Assignment
Please transcribe every record below exactly, leaving out the pictures.

Input material
──────
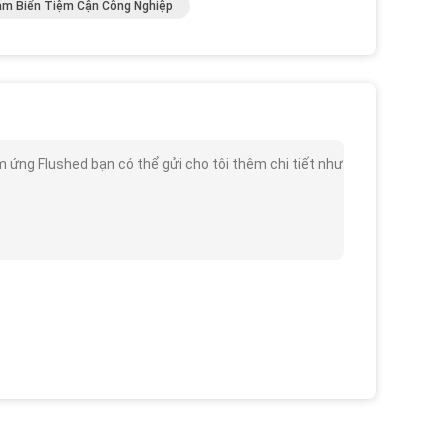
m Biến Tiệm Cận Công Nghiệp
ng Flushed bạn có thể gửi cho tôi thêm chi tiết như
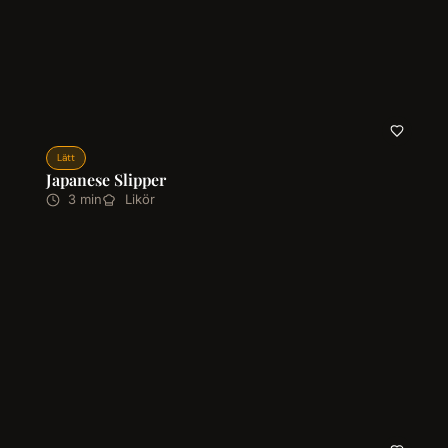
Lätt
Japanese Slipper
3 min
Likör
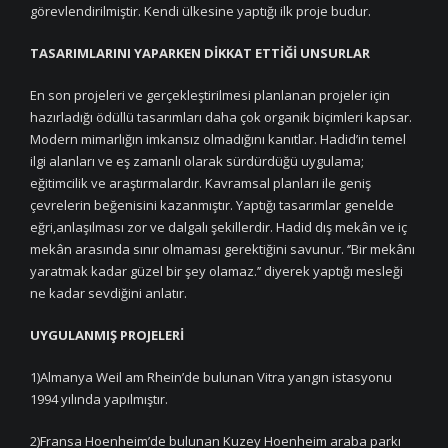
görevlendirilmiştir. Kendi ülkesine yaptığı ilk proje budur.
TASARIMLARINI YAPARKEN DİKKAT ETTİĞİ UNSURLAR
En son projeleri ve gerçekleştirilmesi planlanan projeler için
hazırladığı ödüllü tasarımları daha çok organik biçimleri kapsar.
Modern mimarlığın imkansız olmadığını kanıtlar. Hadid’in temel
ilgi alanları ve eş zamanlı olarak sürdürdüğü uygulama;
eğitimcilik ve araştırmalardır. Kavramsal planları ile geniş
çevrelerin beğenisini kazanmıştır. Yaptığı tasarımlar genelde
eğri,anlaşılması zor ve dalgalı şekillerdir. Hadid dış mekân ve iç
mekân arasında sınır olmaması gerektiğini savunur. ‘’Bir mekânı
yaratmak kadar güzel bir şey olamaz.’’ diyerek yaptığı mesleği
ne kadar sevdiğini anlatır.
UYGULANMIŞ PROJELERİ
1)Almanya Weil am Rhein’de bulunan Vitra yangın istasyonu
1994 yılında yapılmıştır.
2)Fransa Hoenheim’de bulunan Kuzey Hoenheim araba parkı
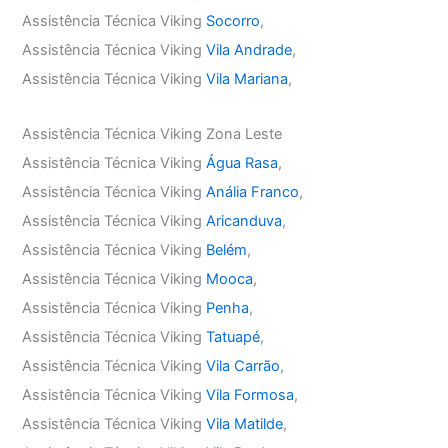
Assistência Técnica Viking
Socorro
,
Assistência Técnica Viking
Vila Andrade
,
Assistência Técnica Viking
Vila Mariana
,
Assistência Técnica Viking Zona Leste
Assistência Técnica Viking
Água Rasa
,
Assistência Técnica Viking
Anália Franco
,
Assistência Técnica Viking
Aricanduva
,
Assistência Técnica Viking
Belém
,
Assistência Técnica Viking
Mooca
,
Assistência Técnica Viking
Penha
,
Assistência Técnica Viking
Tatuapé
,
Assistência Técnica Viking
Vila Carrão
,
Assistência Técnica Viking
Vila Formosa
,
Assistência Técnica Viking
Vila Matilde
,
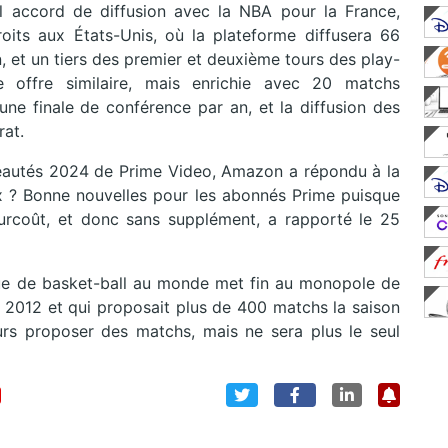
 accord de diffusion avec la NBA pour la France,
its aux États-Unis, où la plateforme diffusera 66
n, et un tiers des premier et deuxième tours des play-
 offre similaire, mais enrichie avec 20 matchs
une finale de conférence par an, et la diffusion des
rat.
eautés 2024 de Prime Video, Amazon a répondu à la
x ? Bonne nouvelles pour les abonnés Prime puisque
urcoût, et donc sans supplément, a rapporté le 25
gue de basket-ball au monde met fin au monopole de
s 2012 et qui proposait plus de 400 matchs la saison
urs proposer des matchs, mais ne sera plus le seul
──────
Output of the exercise
m Biến Tiệm Cận Công Nghiệp
ng Flushed bạn có thể gửi cho tôi thêm chi tiết như
Lätt
Japanese Slipper
3 min
Likör
görevlendirilmiştir. Kendi ülkesine yaptığı ilk proje budur.
TASARIMLARINI YAPARKEN DİKKAT ETTİĞİ UNSURLAR
En son projeleri ve gerçekleştirilmesi planlanan projeler için
hazırladığı ödüllü tasarımları daha çok organik biçimleri kapsar.
Modern mimarlığın imkansız olmadığını kanıtlar. Hadid’in temel
ilgi alanları ve eş zamanlı olarak sürdürdüğü uygulama;
eğitimcilik ve araştırmalardır. Kavramsal planları ile geniş
çevrelerin beğenisini kazanmıştır. Yaptığı tasarımlar genelde
eğri,anlaşılması zor ve dalgalı şekillerdir. Hadid dış mekân ve iç
mekân arasında sınır olmaması gerektiğini savunur. ‘’Bir mekânı
yaratmak kadar güzel bir şey olamaz.’’ diyerek yaptığı mesleği
ne kadar sevdiğini anlatır.
UYGULANMIŞ PROJELERİ
1)Almanya Weil am Rhein’de bulunan Vitra yangın istasyonu
1994 yılında yapılmıştır.
2)Fransa Hoenheim’de bulunan Kuzey Hoenheim araba parkı
Assistência Técnica Viking
Socorro
,
Assistência Técnica Viking
Vila Andrade
,
Assistência Técnica Viking
Vila Mariana
,
Assistência Técnica Viking Zona Leste
Assistência Técnica Viking
Água Rasa
,
Assistência Técnica Viking
Anália Franco
,
Assistência Técnica Viking
Aricanduva
,
Assistência Técnica Viking
Belém
,
Assistência Técnica Viking
Mooca
,
Assistência Técnica Viking
Penha
,
Assistência Técnica Viking
Tatuapé
,
Assistência Técnica Viking
Vila Carrão
,
Assistência Técnica Viking
Vila Formosa
,
Assistência Técnica Viking
Vila Matilde
,
 accord de diffusion avec la NBA pour la France,
its aux États-Unis, où la plateforme diffusera 66
n, et un tiers des premier et deuxième tours des play-
 offre similaire, mais enrichie avec 20 matchs
une finale de conférence par an, et la diffusion des
rat.
eautés 2024 de Prime Video, Amazon a répondu à la
x ? Bonne nouvelles pour les abonnés Prime puisque
urcoût, et donc sans supplément, a rapporté le 25
gue de basket-ball au monde met fin au monopole de
s 2012 et qui proposait plus de 400 matchs la saison
urs proposer des matchs, mais ne sera plus le seul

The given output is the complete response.